* **Task description**
In the entries that follow, the lines from the line containing "SM & BONDAGE" up to and including the line containing "tzerklärung" must be copied exactly, with pictures omitted.

* **Stored data entries**
────────────────────────────────────────

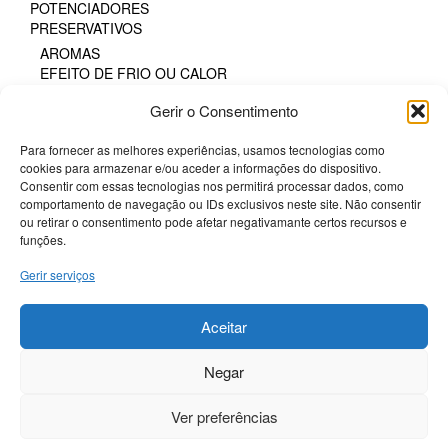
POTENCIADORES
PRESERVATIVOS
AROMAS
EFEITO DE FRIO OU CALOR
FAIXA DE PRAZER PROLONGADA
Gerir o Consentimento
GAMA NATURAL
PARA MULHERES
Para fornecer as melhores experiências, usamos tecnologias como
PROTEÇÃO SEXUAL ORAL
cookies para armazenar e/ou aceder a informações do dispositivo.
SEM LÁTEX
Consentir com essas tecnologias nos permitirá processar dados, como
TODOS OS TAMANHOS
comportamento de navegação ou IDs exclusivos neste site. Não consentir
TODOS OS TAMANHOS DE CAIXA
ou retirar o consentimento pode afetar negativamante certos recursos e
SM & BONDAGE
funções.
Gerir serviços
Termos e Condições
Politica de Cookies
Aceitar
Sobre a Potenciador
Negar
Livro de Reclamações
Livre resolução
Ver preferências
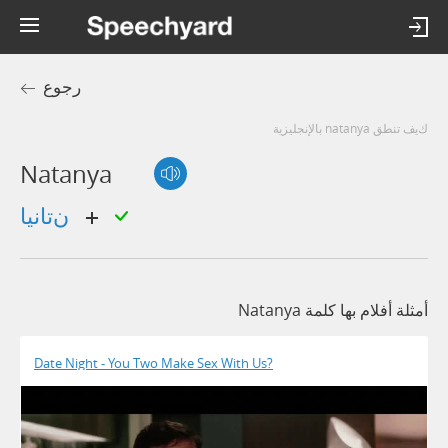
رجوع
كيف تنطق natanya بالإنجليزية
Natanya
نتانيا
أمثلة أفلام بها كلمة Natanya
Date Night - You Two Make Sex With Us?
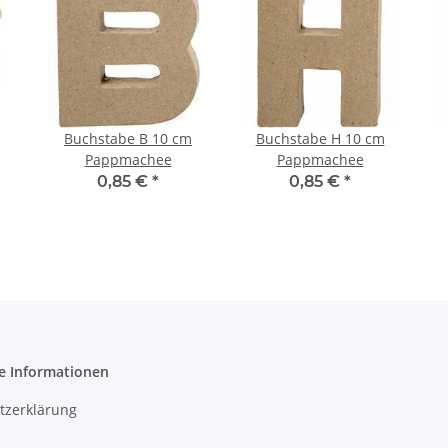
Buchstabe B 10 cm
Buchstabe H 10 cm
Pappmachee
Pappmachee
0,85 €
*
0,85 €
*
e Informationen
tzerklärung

────────────────────────────────────────

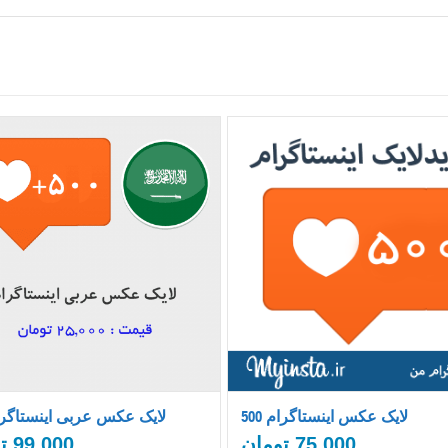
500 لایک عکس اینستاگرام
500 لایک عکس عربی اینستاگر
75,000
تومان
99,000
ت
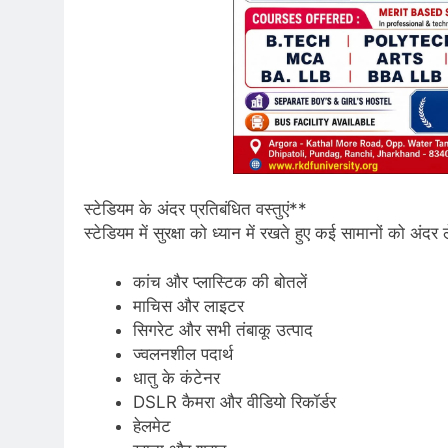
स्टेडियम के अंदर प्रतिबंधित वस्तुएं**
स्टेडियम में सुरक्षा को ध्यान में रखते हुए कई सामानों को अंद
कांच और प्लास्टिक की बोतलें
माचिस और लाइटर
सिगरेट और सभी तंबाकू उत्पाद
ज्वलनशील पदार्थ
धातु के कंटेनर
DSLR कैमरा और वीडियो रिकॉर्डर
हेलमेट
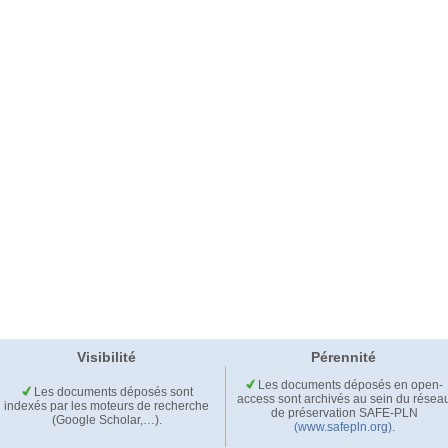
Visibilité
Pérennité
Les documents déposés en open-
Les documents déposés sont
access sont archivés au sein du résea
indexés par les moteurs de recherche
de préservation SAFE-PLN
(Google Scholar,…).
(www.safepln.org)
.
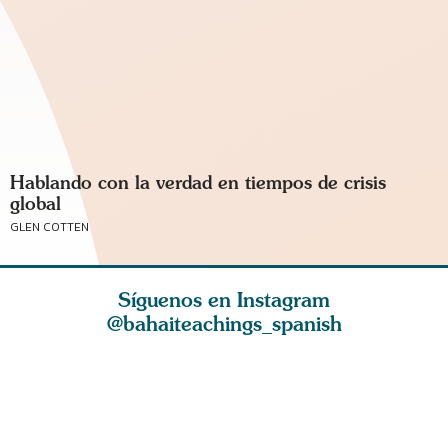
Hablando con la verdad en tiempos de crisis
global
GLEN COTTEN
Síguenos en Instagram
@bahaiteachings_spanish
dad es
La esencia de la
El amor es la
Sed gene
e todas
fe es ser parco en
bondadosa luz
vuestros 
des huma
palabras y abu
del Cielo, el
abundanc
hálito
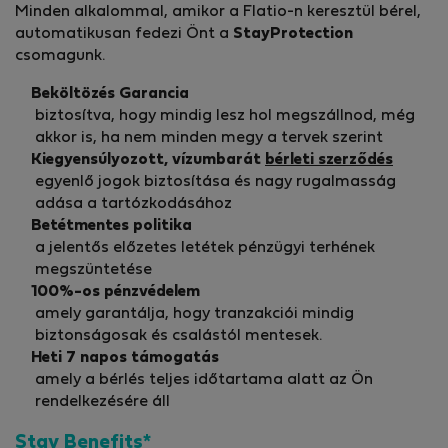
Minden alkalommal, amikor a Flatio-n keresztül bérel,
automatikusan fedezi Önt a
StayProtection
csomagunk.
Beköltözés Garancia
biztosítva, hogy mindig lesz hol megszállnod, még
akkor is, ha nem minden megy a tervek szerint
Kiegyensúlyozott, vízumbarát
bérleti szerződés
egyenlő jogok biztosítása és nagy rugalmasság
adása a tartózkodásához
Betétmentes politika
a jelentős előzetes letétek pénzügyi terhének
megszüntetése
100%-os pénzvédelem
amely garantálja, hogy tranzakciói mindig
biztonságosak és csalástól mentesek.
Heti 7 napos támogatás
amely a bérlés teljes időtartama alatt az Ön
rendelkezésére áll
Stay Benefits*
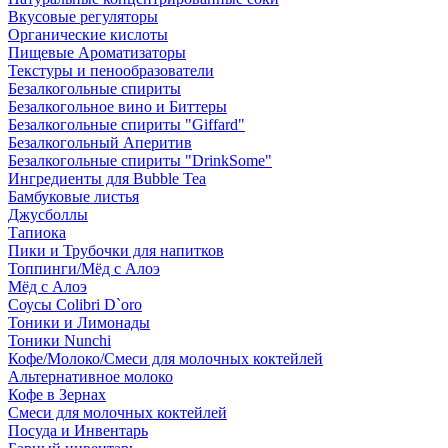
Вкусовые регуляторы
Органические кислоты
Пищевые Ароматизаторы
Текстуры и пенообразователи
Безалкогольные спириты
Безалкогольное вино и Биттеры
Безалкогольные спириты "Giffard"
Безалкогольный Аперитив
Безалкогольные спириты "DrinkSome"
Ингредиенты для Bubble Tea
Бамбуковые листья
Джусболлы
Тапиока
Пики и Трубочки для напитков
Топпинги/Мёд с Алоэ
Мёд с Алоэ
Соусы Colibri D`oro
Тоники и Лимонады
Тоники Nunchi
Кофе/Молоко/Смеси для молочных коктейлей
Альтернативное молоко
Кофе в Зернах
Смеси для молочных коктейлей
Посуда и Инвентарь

────────────────────────────────────────

* **Reply**
SM & BONDAGE
funções.
Gerir serviços
Termos e Condições
Politica de Cookies
Aceitar
Sobre a Potenciador
Negar
Livro de Reclamações
Livre resolução
Ver preferências
رجوع
كيف تنطق natanya بالإنجليزية
Natanya
نتانيا
أمثلة أفلام بها كلمة Natanya
Date Night - You Two Make Sex With Us?
Buchstabe B 10 cm
Buchstabe H 10 cm
Pappmachee
Pappmachee
0,85 €
*
0,85 €
*
e Informationen
tzerklärung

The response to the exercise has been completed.